Il s'agit d'un projet pionnier en France sur une telle superficie. Dans l'Aube, l'Etablissement public d'aménagement et de gestion des eaux (Epage) de l'Armançon vient de procéder à la restauration hydrologique de la forêt de Rumilly-Chaource, au sud de Troyes. L'objectif principal de ce projet remarquable ? Renforcer la résilience écologique du milieu - une vaste zone humide, essentiellement forestière, de 24 km² - face au dérèglement climatique, en luttant en particulier contre le risque de sécheresse. Et ce, en mettant exclusivement en œuvre des solutions fondées sur la nature, à un coût maîtrisé.
Plus précisément, comme l'explique Matthias Alloux, chef de projet Gemapi pour l'Epage de l'Armançon, « le chantier - aujourd'hui achevé - poursuivait plusieurs buts : atténuer le stress hydrique sur le massif forestier afin d'en assurer l'exploitation sur le long terme ; réguler les crues en aval, la forêt de Rumilly-Chaource se situant en tête de bassin versant ; et améliorer l'état de la biodiversité endémique, le site faisant partie d'une zone naturelle d'intérêt écologique, faunistique et floristique. » Pour atteindre ce triple objectif, le maître d'ouvrage, également maître d'œuvre du projet et autorité en matière de gestion des milieux aquatiques, a décidé d'appliquer un seul et unique principe directeur : retenir l'eau sur place le plus longtemps et le plus naturellement possible, sans faire appel aux techniques usuelles de génie civil ni à une déferlante de moyens. De fait, seules deux pelles de 9 et 19 t ont été mobilisées pour ce chantier.

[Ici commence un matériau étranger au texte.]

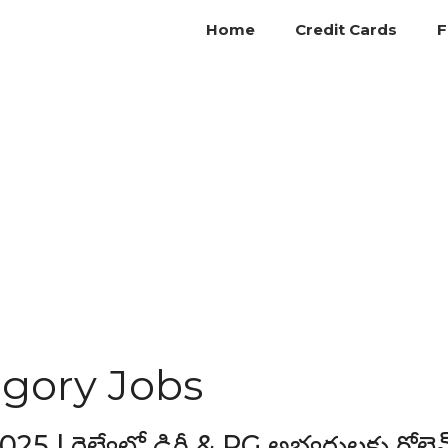
Home
Credit Cards
F
egory Jobs
ైల్వేలో డిగ్రీ & PG అభ్యర్థులకు గోల్డెన్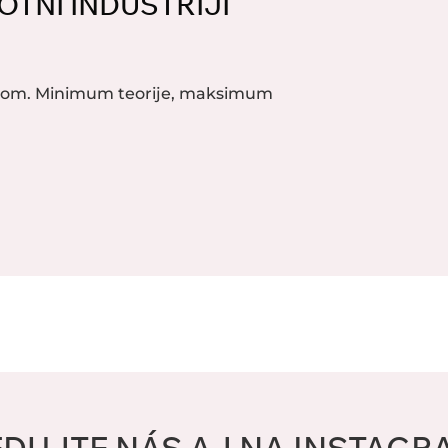
OTNI INDUSTRIJI
akom. Minimum teorije, maksimum
EDUJTE NÁS AJ NA INSTAGR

Création d'une grande retenue naturelle
Ce parti pris d'aménagement, frugal et respectueux des équilibres écologiques, s'est traduit par deux opérations d'envergure sur l'hydrosystème local : le reméandrage du Brévant, principal cours d'eau du massif, et la suppression d'un vaste système de drainage mis en place après-guerre. « A cette époque, rappelle Matthias Alloux, l'idée des aménageurs, et surtout des exploitants sylvicoles, était d'évacuer l'eau le plus vite possible afin de ne pas entraver la circulation des engins forestiers. Dans cette optique, le cours du Brévant avait été largement rectifié et environ 65 km de fossés drainants avaient été créés. » Dès lors, la restauration hydrologique de la forêt humide de Rumilly-Chaource, démarrée à l'automne 2023, a consisté à ralentir au maximum l'écoulement de l'eau de l'amont vers l'aval, pour créer ainsi une grande retenue naturelle de 90 000 m3 dans les sols du massif. Pour ce faire, l'Epage et l'entreprise de travaux publics bourguignonne Bongard-Bazot et Fils ont créé 150 méandres dans le lit du Brévant, sur une longueur de 8 km, « ce qui a ajouté 13 % de linéaire au chevelu hydrographique du secteur », précise le chef de projet.

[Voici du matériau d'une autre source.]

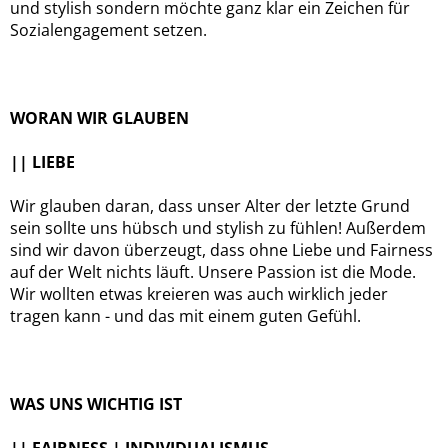
und stylish sondern möchte ganz klar ein Zeichen für
Sozialengagement setzen.
WORAN WIR GLAUBEN
|| LIEBE
Wir glauben daran, dass unser Alter der letzte Grund
sein sollte uns hübsch und stylish zu fühlen! Außerdem
sind wir davon überzeugt, dass ohne Liebe und Fairness
auf der Welt nichts läuft. Unsere Passion ist die Mode.
Wir wollten etwas kreieren was auch wirklich jeder
tragen kann - und das mit einem guten Gefühl.
WAS UNS WICHTIG IST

Une autre intervention, et non des moindres, a consisté à neutraliser 50 km de fossés drainants. « Nous avons réalisé environ 2 300 bouchons en argile de 2 m de long, sur toute la hauteur du fossé, et ce tous les 15 à 20 m », détaille Matthias Alloux. En plus des bouchons, 1 600 redents ont également été implantés sur 24 km, essentiellement dans les fossés longeant les voiries forestières. « Moins hauts que les bouchons, les redents présentent l'avantage de freiner l'eau tout en évitant de provoquer des inondations localisées préjudiciables à la structure des voiries », poursuit le chef de projet. Tous ces éléments ont été réalisés grâce aux 13 000 m3 de déblais du chantier, sans apport de matériau.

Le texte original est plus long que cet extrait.